A new HPHS was built on Forest Street in 1963 and the observatory and telescope, statuary, and some architectural fragments of the Hopkins St. building were transported to the new site. Which was cool. Also cool was that the building stands very near the Mark Twain and Harriet Beecher Stowe Houses and sort of has a connection to the literary history of this neighborhood.
The museum itself is located in two rooms on the 2nd (main) floor of the school. Most of the collection is in the archive, but a decent amount is out for viewing. It pays homage to Keller’s incredible high school, with lots of pictures, memories, and artifacts that were saved from it.
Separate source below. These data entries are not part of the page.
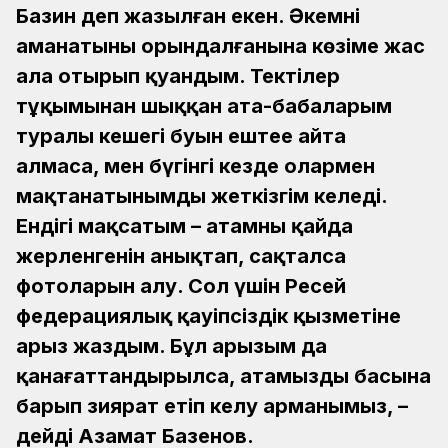
Базин деп жазылған екен. Әкемнің
аманатының орындалғанына көзіме жас
ала отырып қуандым. Тектілер
тұқымынан шыққан ата-бабаларым
туралы кешегі буын ештеңе айта
алмаса, мен бүгінгі кезде олармен
мақтанатынымды жеткізгім келеді.
Ендігі мақсатым – атамның қайда
жерленгенін анықтап, сақталса
фотоларын алу. Сол үшін Ресей
федерациялық қауіпсіздік қызметіне
арыз жаздым. Бұл арызым да
қанағаттандырылса, атамыздың басына
барып зиярат етіп келу арманымыз, –
дейді Азамат Базенов.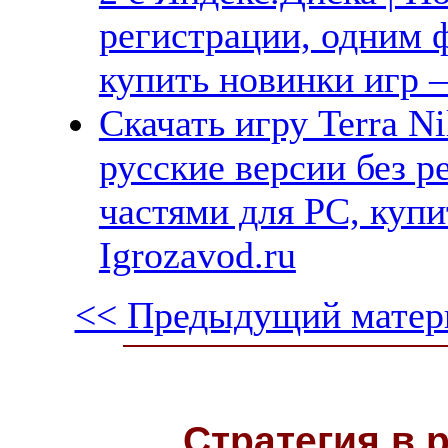
регистрации, одним ф
купить новинки игр —
Скачать игру Terra N
русские версии без р
частями для PC, куп
Igrozavod.ru
<< Предыдущий матер
Стратегия в 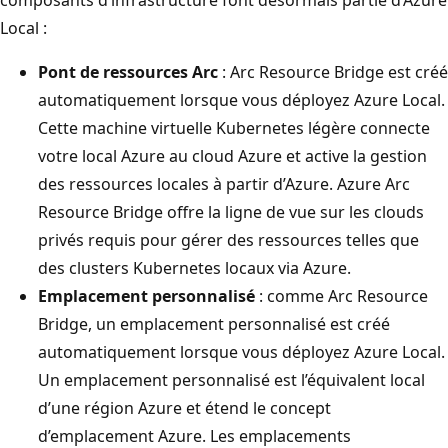
Local :
Pont de ressources Arc
: Arc Resource Bridge est créé
automatiquement lorsque vous déployez Azure Local.
Cette machine virtuelle Kubernetes légère connecte
votre local Azure au cloud Azure et active la gestion
des ressources locales à partir d’Azure. Azure Arc
Resource Bridge offre la ligne de vue sur les clouds
privés requis pour gérer des ressources telles que
des clusters Kubernetes locaux via Azure.
Emplacement personnalisé
: comme Arc Resource
Bridge, un emplacement personnalisé est créé
automatiquement lorsque vous déployez Azure Local.
Un emplacement personnalisé est l’équivalent local
d’une région Azure et étend le concept
d’emplacement Azure. Les emplacements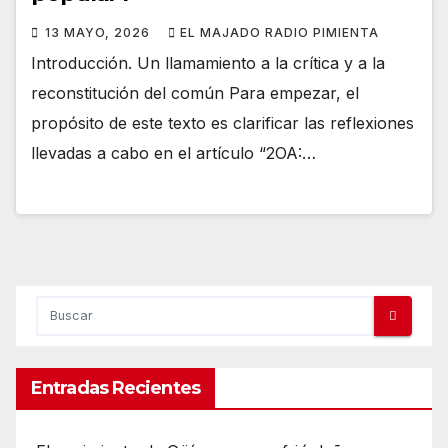
13 MAYO, 2026
EL MAJADO RADIO PIMIENTA
Introducción. Un llamamiento a la crítica y a la
reconstitución del común Para empezar, el
propósito de este texto es clarificar las reflexiones
llevadas a cabo en el artículo “2OA:…
Entradas Recientes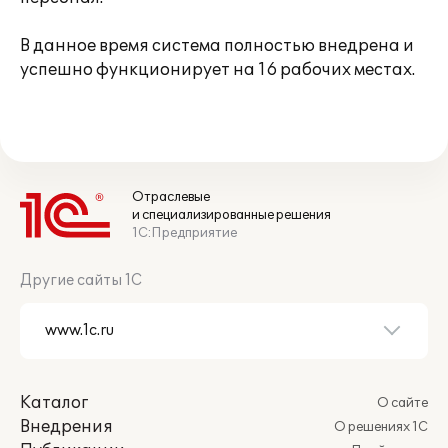
В данное время система полностью внедрена и
успешно функционирует на 16 рабочих местах.
Отраслевые
и специализированные решения
1С:Предприятие
Другие сайты 1С
Каталог
О сайте
Внедрения
О решениях 1С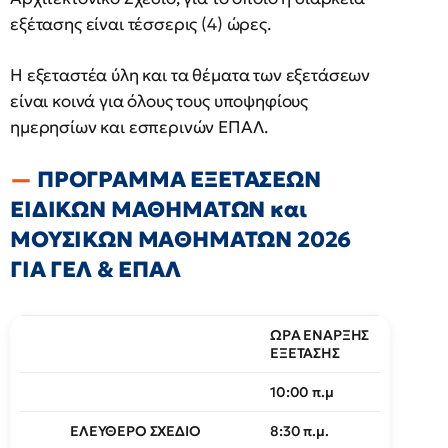
εξέτασης είναι τέσσερις (4) ώρες.
Η εξεταστέα ύλη και τα θέματα των εξετάσεων
είναι κοινά για όλους τους υποψηφίους
ημερησίων και εσπερινών ΕΠΑΛ.
ΠΡΟΓΡΑΜΜΑ ΕΞΕΤΑΣΕΩΝ
ΕΙΔΙΚΩΝ ΜΑΘΗΜΑΤΩΝ και
ΜΟΥΣΙΚΩΝ ΜΑΘΗΜΑΤΩΝ 2026
ΓΙΑ ΓΕΛ & ΕΠΑΛ
ΩΡΑ ΕΝΑΡΞΗΣ
ΕΞΕΤΑΣΗΣ
10:00 π.μ
ΕΛΕΥΘΕΡΟ ΣΧΕΔΙΟ
8:30 π.μ.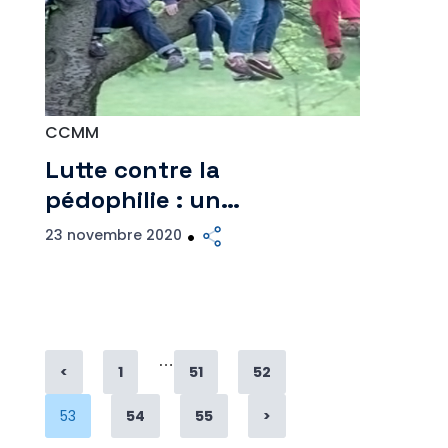
CCMM
Lutte contre la
pédophilie : un…
23 novembre 2020
…
Page
Page
Page
<
1
51
52
Page
Page
Page
53
54
55
>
Like Albert Entress’s statue “Youth Bearing His Shield,” 19th Century student desks, hand-carved cherry panels from pocket doors, paintings, photographs, and carved architectural fragments. And it’s not like I-84 was even a smartly designed highway in Hartford!
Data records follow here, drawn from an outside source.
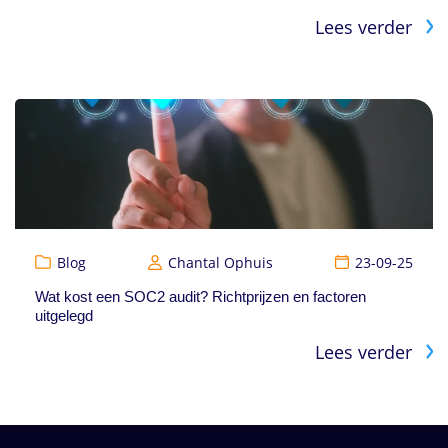
Lees verder
Blog
Chantal Ophuis
23-09-25
Wat kost een SOC2 audit? Richtprijzen en factoren
uitgelegd
Lees verder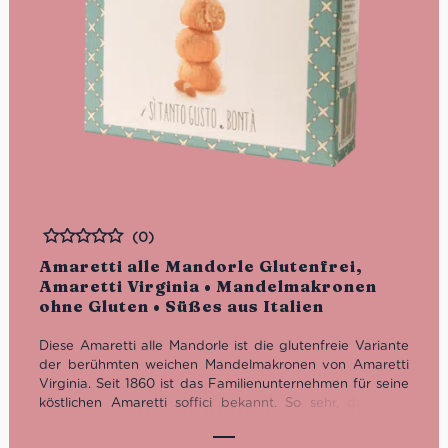
(0)
Bewertet
Amaretti alle Mandorle Glutenfrei,
Amaretti Virginia • Mandelmakronen
ohne Gluten • Süßes aus Italien
Diese Amaretti alle Mandorle ist die glutenfreie Variante
der berühmten weichen Mandelmakronen von Amaretti
Virginia. Seit 1860 ist das Familienunternehmen für seine
köstlichen Amaretti soffici bekannt. So sehr, dass sich
auch die Savoyens die Leckereien von Amaretti Virginia
regelmäßig schmecken ließen.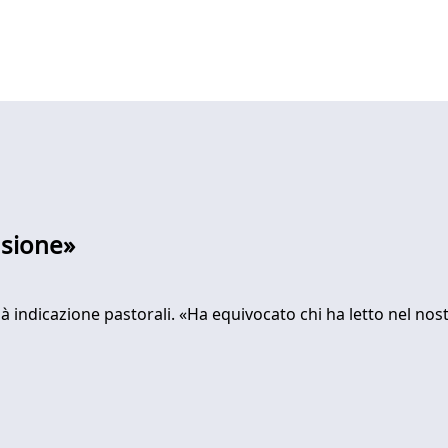
usione»
 dà indicazione pastorali. «Ha equivocato chi ha letto nel no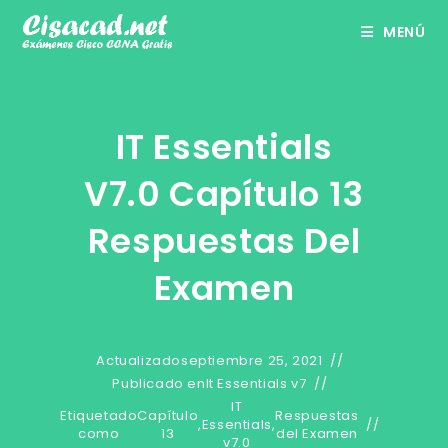
Ir
MENÚ
al
contenido
IT Essentials
V7.0 Capítulo 13
Respuestas Del
Examen
Actualizado
septiembre 25, 2021
Publicado en
It Essentials v7
IT
Etiquetado
Capítulo
Respuestas
,
Essentials
,
como
13
del Examen
v7.0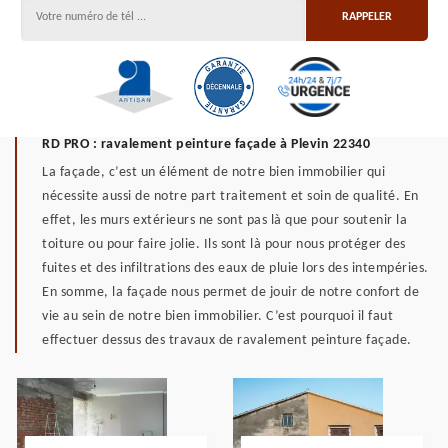
RD PRO : ravalement peinture façade à Plevin 22340
La façade, c’est un élément de notre bien immobilier qui
nécessite aussi de notre part traitement et soin de qualité. En
effet, les murs extérieurs ne sont pas là que pour soutenir la
toiture ou pour faire jolie. Ils sont là pour nous protéger des
fuites et des infiltrations des eaux de pluie lors des intempéries.
En somme, la façade nous permet de jouir de notre confort de
vie au sein de notre bien immobilier. C’est pourquoi il faut
effectuer dessus des travaux de ravalement peinture façade.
I spent much longer poking around the museum than I’d planned. My host was gracious enough to indulge me and to entertain my questions. Questions like, why bother displaying what has to be the worst looking bobcat I’ve ever seen in my life?
Despite my rudeness – but seriously, look at that thing – I was taken into the archive. Special treatment! (Actually, I think you can too if you simply ask.) There, I was shown boxes upon boxes of historic collections and several random artifacts, art pieces, sculpture, and… stuff.
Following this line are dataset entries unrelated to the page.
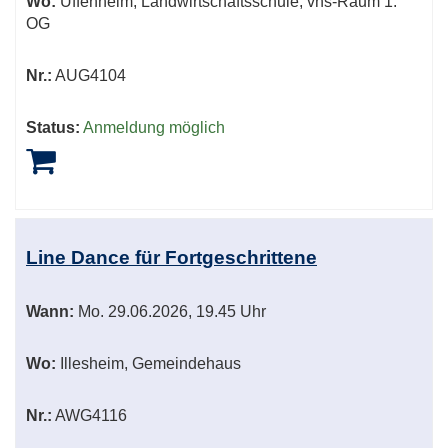
Wo:
Uffenheim, Landwirtschaftsschule, vhs-Raum 1.
OG
Nr.:
AUG4104
Status:
Anmeldung möglich
Line Dance für Fortgeschrittene
Wann:
Mo.
29.06.2026, 19.45 Uhr
Wo:
Illesheim, Gemeindehaus
Nr.:
AWG4116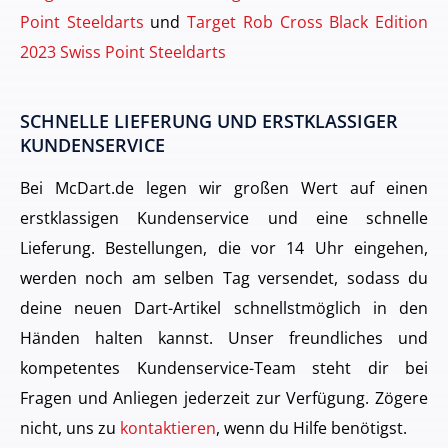
Point Steeldarts
und
Target Rob Cross Black Edition
2023 Swiss Point Steeldarts
SCHNELLE LIEFERUNG UND ERSTKLASSIGER
KUNDENSERVICE
Bei McDart.de legen wir großen Wert auf einen
erstklassigen Kundenservice und eine schnelle
Lieferung. Bestellungen, die vor 14 Uhr eingehen,
werden noch am selben Tag versendet, sodass du
deine neuen Dart-Artikel schnellstmöglich in den
Händen halten kannst. Unser freundliches und
kompetentes Kundenservice-Team steht dir bei
Fragen und Anliegen jederzeit zur Verfügung. Zögere
nicht, uns zu
kontaktieren
, wenn du Hilfe benötigst.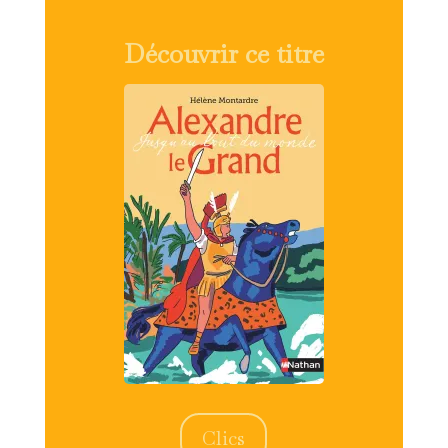
Découvrir ce titre
Clics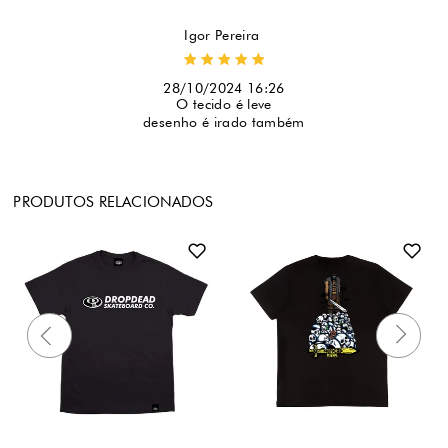
Igor Pereira 
28/10/2024 16:26
O tecido é leve
desenho é irado também
PRODUTOS RELACIONADOS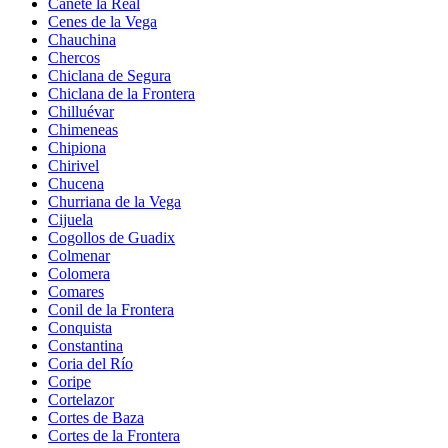
Cañete la Real
Cenes de la Vega
Chauchina
Chercos
Chiclana de Segura
Chiclana de la Frontera
Chilluévar
Chimeneas
Chipiona
Chirivel
Chucena
Churriana de la Vega
Cijuela
Cogollos de Guadix
Colmenar
Colomera
Comares
Conil de la Frontera
Conquista
Constantina
Coria del Río
Coripe
Cortelazor
Cortes de Baza
Cortes de la Frontera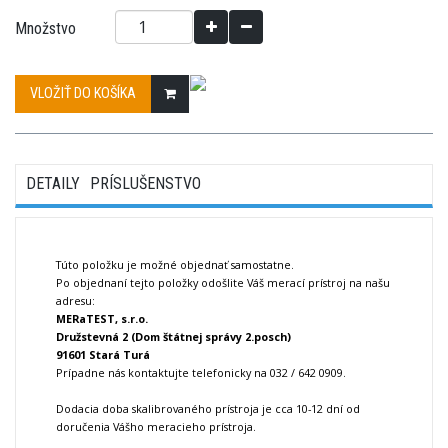
Množstvo
VLOŽIŤ DO KOŠÍKA
DETAILY
PRÍSLUŠENSTVO
Túto položku je možné objednať samostatne.
Po objednaní tejto položky odošlite Váš merací prístroj na našu
adresu:
MERaTEST, s.r.o.
Družstevná 2 (Dom štátnej správy 2.posch)
91601 Stará Turá
Prípadne nás kontaktujte telefonicky na 032 / 642 0909.
Dodacia doba skalibrovaného prístroja je cca 10-12 dní od
doručenia Vášho meracieho prístroja.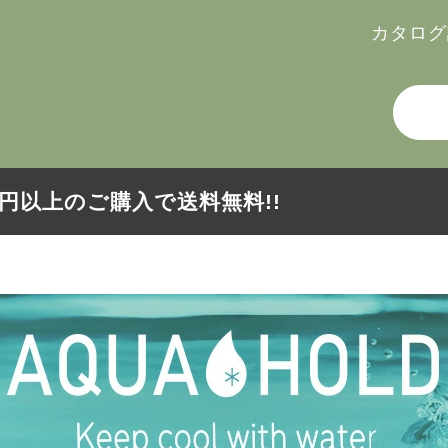
カタログ
000円以上のご購入で送料無料!!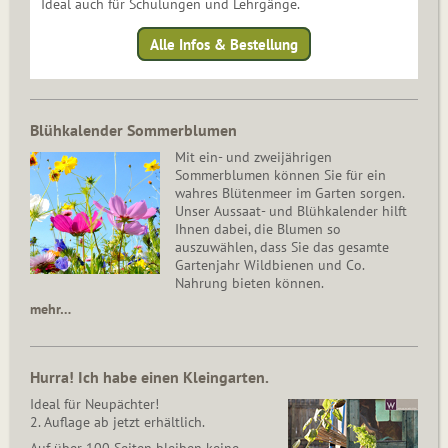
Ideal auch für Schulungen und Lehrgänge.
Alle Infos & Bestellung
Blühkalender Sommerblumen
Mit ein- und zweijährigen
Sommerblumen können Sie für ein
wahres Blütenmeer im Garten sorgen.
Unser Aussaat- und Blühkalender hilft
Ihnen dabei, die Blumen so
auszuwählen, dass Sie das gesamte
Gartenjahr Wildbienen und Co.
Nahrung bieten können.
mehr…
Hurra! Ich habe einen Kleingarten.
Ideal für Neupächter!
2. Auflage ab jetzt erhältlich.
Auf über 100 Seiten bleiben keine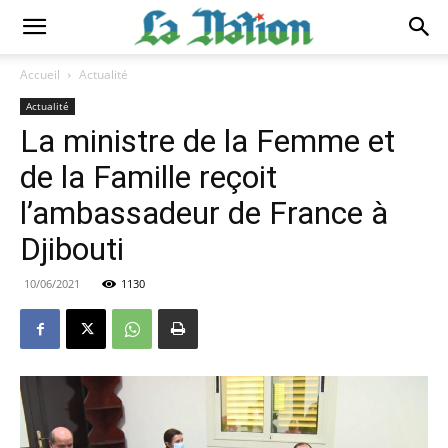
Accueil
Actualité
Actualité
La ministre de la Femme et
de la Famille reçoit
l’ambassadeur de France à
Djibouti
10/06/2021
1130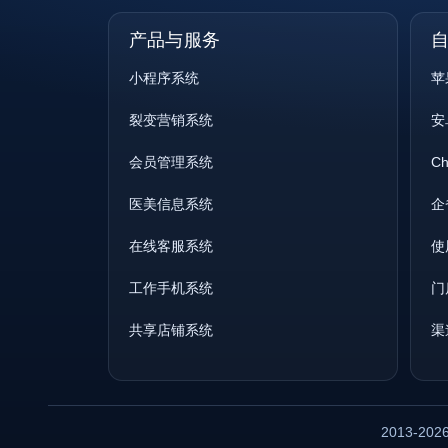
产品与服务
小程序系统
苹
裂变营销系统
安
会员管理系统
C
医美信息系统
企
在线客服系统
使
工作手机系统
门
共享店铺系统
渠
2013-202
I loved it. Here are but a few of my pictures from the archive, which appears to be the inspiration for a Monty Python skit:
The school has the official signed presidential picture thing from Hayes through Obama, only missing Chester A. Arthur for some reason. I have many more, but let’s move on. I’ve mentioned the Batterson Fossil Collection, which was donated to the school in 1883. James Goodwin Batterson was the founder of the Travelers Insurance Company and his daughter went to Hartford High. The fossil slabs were mounted in the lobby at the Keller-designed school and saved for the current location.
There are six brownstone slabs containing dinosaur tracks and conifer fossils from the Triassic Period, approximately 200 million years ago. They were found in the Portland Quarry sometime in the 1850’s and were brought to Hartford where they were on display at the New England Granite Works for about thirty years.
They almost didn’t survive 20th-century stupidity though, as they were first placed in the Great Court of the school – outside. This was a terrible mistake because the slabs were exposed to the elements and the porous brownstone began to chip and flake. Fortunately they were restored and the kids at Hartford Public may be the only ones in the state with museum-worthy giant fossil slabs in their school. But they also have this:
Yeah, HPHS isn’t quite the beacon of light it once was. Nor is Hartford as a city. But the school chugs onward, in the face of all the ill-defined magnet and charter schools that now cover the city. It’s unfortunate (to say the least) what has happened to Hartford and many, many other post-industrial cities up in the northeast.
HPHS isn’t in a terrible part of the city. It’s still next to the Twain House (whose daughters Olivia and Clara attended) and close the what most consider the desirable West End. But… yeah:
Graduation Rate: 60-64%
Math Proficiency: 10%
Reading Proficiency : 11-19%
I’m not sure how you graduate over 60% when under a fifth are proficient in math and reading? I want Hartford to succeed and I want the kids to get good educations and all that stuff. I don’t have all the answers, so I’ll shut up now. Go to this museum and figure out a way to support these kids.